In a more perfect world, if you wanted to truly count all the cases of a disease, any disease, you would make sure that everyone had access to the points of contact where the disease is counted. If the countries in Africa where we recently saw Ebola take such a toll were not so poor, the outbreak could have been detected early and maybe even contained. Don’t believe me? Just look at what happened in the United States with the people who were exposed here. We knew who they were, and we were able to contain them. In the poorest places in the world, the “undesirables” can go for weeks with an outbreak among them before anyone cares. (And it might actually take someone in a higher strata of socioeconomic status getting sick for the world to take notice.)
Could participatory epidemiology be that one thing that gets everyone counted? Not if people have to decide between paying the water bill or paying the internet bill. (Though there could be other ways for people to participate beyond the internet, but the internet is probably the most efficient.) And if they don’t have the education necessary to recognize the need for them to participate in the protection of the public’s health, they won’t know what to do or why they need to do it.
THE FUTURE OF DISEASE SURVEILLANCE
I’m an optimist, so I think that the future of disease surveillance is bright. I would like to think that we are going to overcome the sociological issues that keep people from being counted and/or from seeking the care they need in order to be counted. We are also likely to overcome the technological obstacles and get better ways to communicate, better ways to diagnose disease, and — from all that — better ways to protect the public’s health.
Who knows? Maybe 100 years from now we will all be so interconnected via social networks online that we will be able to know exactly who has what, when, and how they got it… Or we can all be reverted to the stone age because some zoonotic went pandemic and we failed to detect it in time.
THE FUTURE EPIDEMIOLOGISTS
Not to long from today, I envision an even younger, newer group of epidemiologists looking at what happens with regards to disease in the community and, of course, doing something about it. These future epidemiologists will be armed with the latest, greatest technology. Real-time systems will feed them all sorts of data, and they will be well-trained and well-equipped to sort through all of it and reach the proper and necessary conclusions in order to keep the public’s health in good shape.
I met some of them during the “EpiHack” meeting. It feels good to know that there are plenty of people out there who want to save the world and are intelligent enough and committed enough to get it done. It feels even better when they invite you into their inner circle and listen to your ideas. There is still a lot of training of other epidemiologists, future and present, though.
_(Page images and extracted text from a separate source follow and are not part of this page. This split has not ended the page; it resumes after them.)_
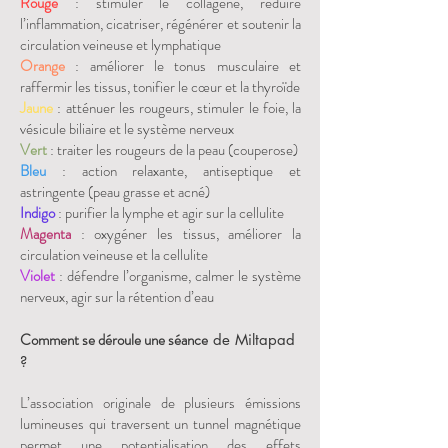
Rouge
: stimuler le collagène, réduire
l’inflammation, cicatriser, régénérer et soutenir la
circulation veineuse et lymphatique
Orange
: améliorer le tonus musculaire et
raffermir les tissus, tonifier le cœur et la thyroïde
Jaune
: atténuer les rougeurs, stimuler le foie, la
vésicule biliaire et le système nerveux
Vert
: traiter les rougeurs de la peau (couperose)
Bleu
: action relaxante, antiseptique et
astringente (peau grasse et acné)
Indigo
: purifier la lymphe et agir sur la cellulite
Magenta
: oxygéner les tissus, améliorer la
circulation veineuse et la cellulite
Violet
: défendre l’organisme, calmer le système
nerveux, agir sur la rétention d’eau
Comment se déroule une séance
de Miltapad
?
L’association originale de plusieurs émissions
lumineuses qui traversent un tunnel magnétique
permet une potentialisation des effets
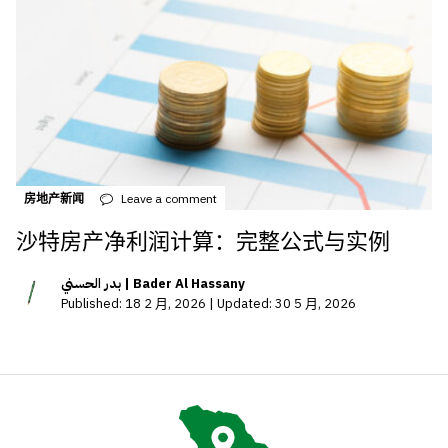
房地产新闻
Leave a comment
沙特房产净利润计算：完整公式与实例
بدر الحسني | Bader Al Hassany
Published: 18 2 月, 2026 | Updated: 30 5 月, 2026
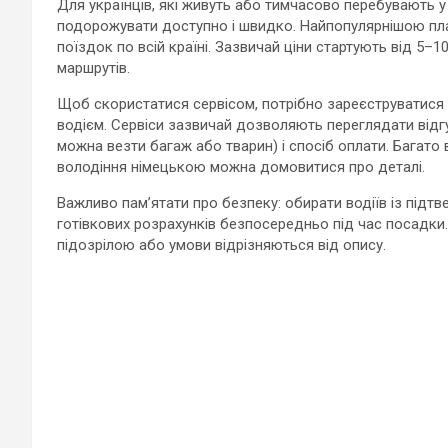
Для українців, які живуть або тимчасово перебувають у
подорожувати доступно і швидко. Найпопулярнішою п
поїздок по всій країні. Зазвичай ціни стартують від 5–
маршрутів.
Щоб скористатися сервісом, потрібно зареєструватися н
водієм. Сервіси зазвичай дозволяють переглядати відгу
можна везти багаж або тварин) і спосіб оплати. Багато 
володіння німецькою можна домовитися про деталі.
Важливо пам’ятати про безпеку: обирати водіїв із підт
готівкових розрахунків безпосередньо під час посадки.
підозрілою або умови відрізняються від опису.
I cannot emphasize training enough. An untrained epidemiologist will be overwhelmed by data and not know what to do with it. What’s worse than that? An epidemiologist that does something completely wrong. The consequences of that go from no harm and no change to a ton of harm and no change. And that’s kind of the worry in these early days of participatory epidemiology… That we get the wrong information and make the wrong decision from it.
But, if fear of failure drove us only to inaction, we as a species would have called it a day a long time ago.